European Solidarity deputy Mikola Niazytsky criticized the government in September when in May it decided to deny consular services to men abroad, forcing them to return to Ukraine to do so. “We have thousands of people who stop renewing their Ukrainian documents,” Niazytsky said, “because now we have many people who have two ID cards, like in Germany, and they basically reject Ukrainian. We have a true demographic disaster before us.
Representatives of the government and opposition parties European Solidarity and Holos took part in a detailed debate in the Kyiv Press Centre, which suggests that multiple citizenship will not soon be a reality: it was discussed whether Ukrainians with dual nationality should have the right to Buy land in Ukraine, whether he should be able to receive a pension while living abroad, whether he should have the right to hold public office or what checks he must undergo from intelligence services to determine whether he is Russian detective. Grodd warned that if future legislation established “first-class and second-class citizenship”, the project was doomed to failure.
Meanwhile, time is rapidly running against Ukraine’s interests, as Holos MP Solomiya Bowrovska admitted: “The generation that has now left Ukraine has, unlike the previous generation, quickly assimilated into the host country Is.” There are millions of people, especially young women, who have restarted a new life with children who have already been going to school in other countries for three years.
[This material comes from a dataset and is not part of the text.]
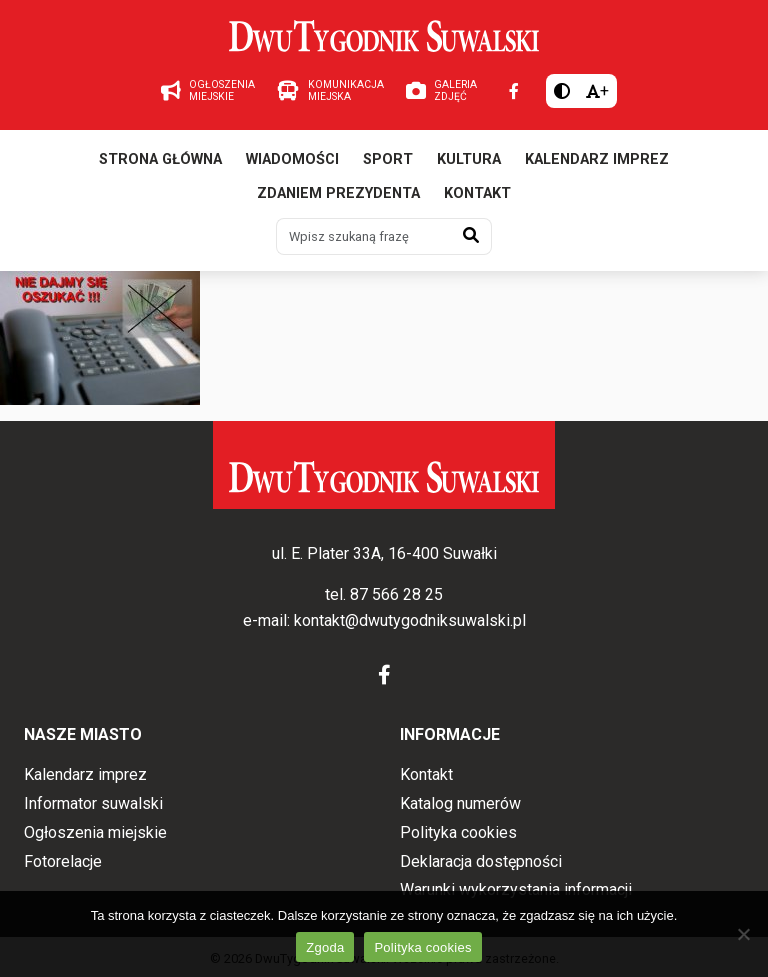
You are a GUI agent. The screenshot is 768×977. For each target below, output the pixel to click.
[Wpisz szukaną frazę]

More radical voices also add fuel to the fire. Dmytro Korchinsky, founder of the far-right Fraternity party, has sparked a bitter controversy this September and October by defending through the media the need to ban the departure of minors from Ukraine in order to save the country: “The mothers of these children “They want to take advantage of the wonderful opportunity that the (Russian) aggression has given them to get subsidies in European countries,” he said this Wednesday. Wire Korchinsky: “The country is losing a large number of children who will not return and who will not grow up as Ukrainians.”
There are also calls within the Ukrainian Armed Forces to lower the military conscription age for youth under 25, which many analysts warn will lead to even more youth leaving the country. In an unusual public intervention, Valery Zaluzny, the former commander in chief of the Ukrainian army and now ambassador to London, told a conference on 3 October that despite pressure he had always opposed: “We need Ukraine to exist longer”. And 20 and 30 years. “Only these people between 18 and 25 years of age will save our country.”